The allegations spread by local and Western Kemalists that the AK Party is setting up an authoritarian system are not able to find a stable and believable enough foundation these days. It is one thing to possess an authoritarian tendency on this or that topic and a completely different situation to be setting up an entirely authoritarian system. It is impossible under today’s conditions that one party alone could decide the main color of the system. And if we are talking about the breaches in the authoritarian guardian regime and the “civilian” alliance front (justice system, universities, media) opened up by the AK Party government, these breaches have definitely not yet reached the point of changing the system. After all, it is clear what the official ideology of the country is — as well as who controls the formal education of all citizens, from nursery school through graduate school. A full 60-70 percent of the media is under the control of the official ideology and the bureaucratic powers, or its parallels. Of course, there is the possibility that the AK Party could take actions that would harm press freedoms in Turkey, but as it is, the freedom of the press in Turkey is already under serious handicaps and barriers placed there by the official ideology and its state mechanisms. Despite the fact that the bureaucratic powers are losing their grasp on their central positions, they have not withdrawn from the struggle.

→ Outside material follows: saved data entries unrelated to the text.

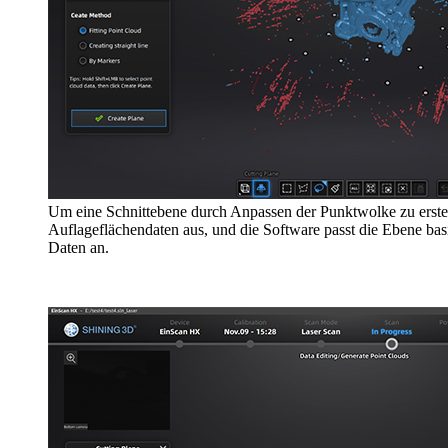
Um eine Schnittebene durch Anpassen der Punktwolke zu erstel
Auflageflächendaten aus, und die Software passt die Ebene ba
Daten an.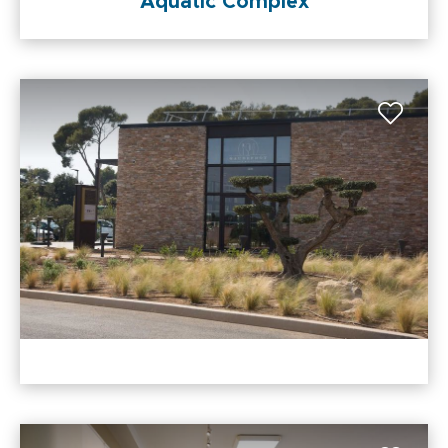
Aquatic Complex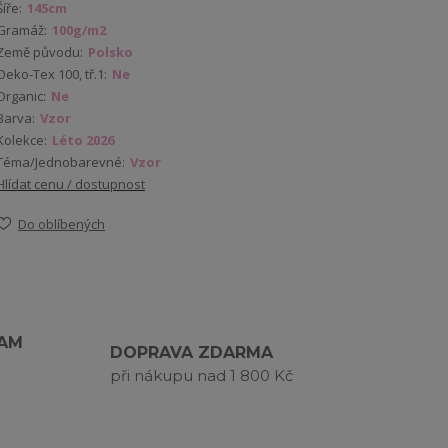
Šíře:
145cm
Gramáž:
100g/m2
Země původu:
Polsko
Oeko-Tex 100, tř.1:
Ne
Organic:
Ne
Barva:
Vzor
Kolekce:
Léto 2026
Téma/Jednobarevné:
Vzor
Hlídat cenu / dostupnost
Do oblíbených
RAM
DOPRAVA ZDARMA
při nákupu nad 1 800 Kč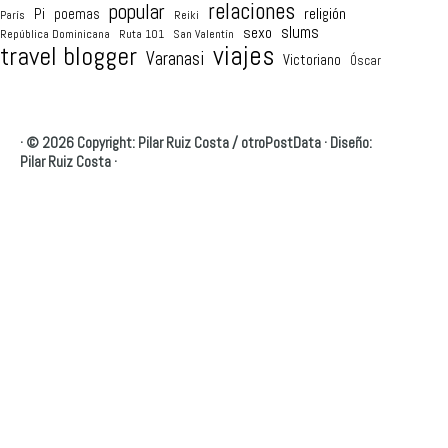
relaciones
popular
religión
Pi
poemas
París
Reiki
sexo
slums
República Dominicana
Ruta 101
San Valentín
viajes
travel blogger
Varanasi
Victoriano
Óscar
·
© 2026 Copyright: Pilar Ruiz Costa /
otroPostData
·
Diseño:
Pilar Ruiz Costa
·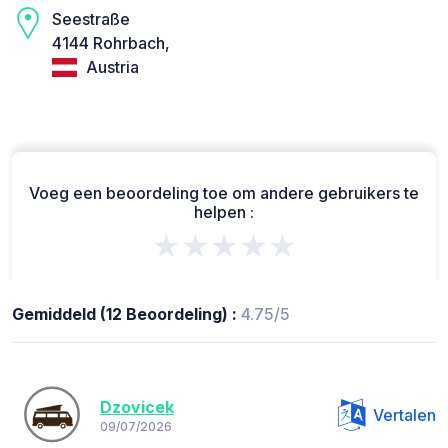
Seestraße
4144 Rohrbach,
Austria
Voeg een beoordeling toe om andere gebruikers te
helpen :
★★★★★
Gemiddeld (12 Beoordeling) :
4.75/5
Dzovicek
Vertalen
09/07/2026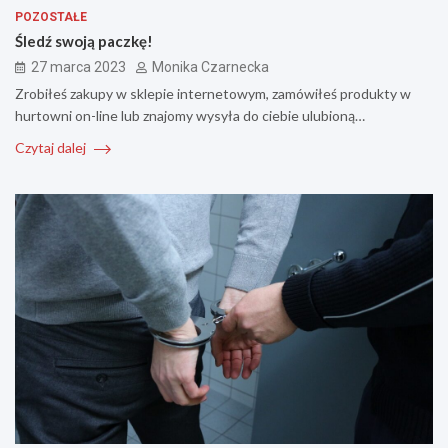
POZOSTAŁE
Śledź swoją paczkę!
27 marca 2023
Monika Czarnecka
Zrobiłeś zakupy w sklepie internetowym, zamówiłeś produkty w
hurtowni on-line lub znajomy wysyła do ciebie ulubioną…
Czytaj dalej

And even though the elected government may have gained ground on the bureaucratic powers, there is still a long way to go. For as long as a democratic constitution is not written, for as long as the military is not exposed to some sort of civilian supervision, for as long as the authoritarian official ideology is not eliminated or de-fanged, for as long as the educational system is not democratized, for as long as the state structure is not liberalized and decentralized, Turkey cannot be called freed or democratized.
Westerners who sincerely wish for Turkey to become a democratic country need to see and learn this Turkey tableau well and need to develop a dialogue and stance accordingly.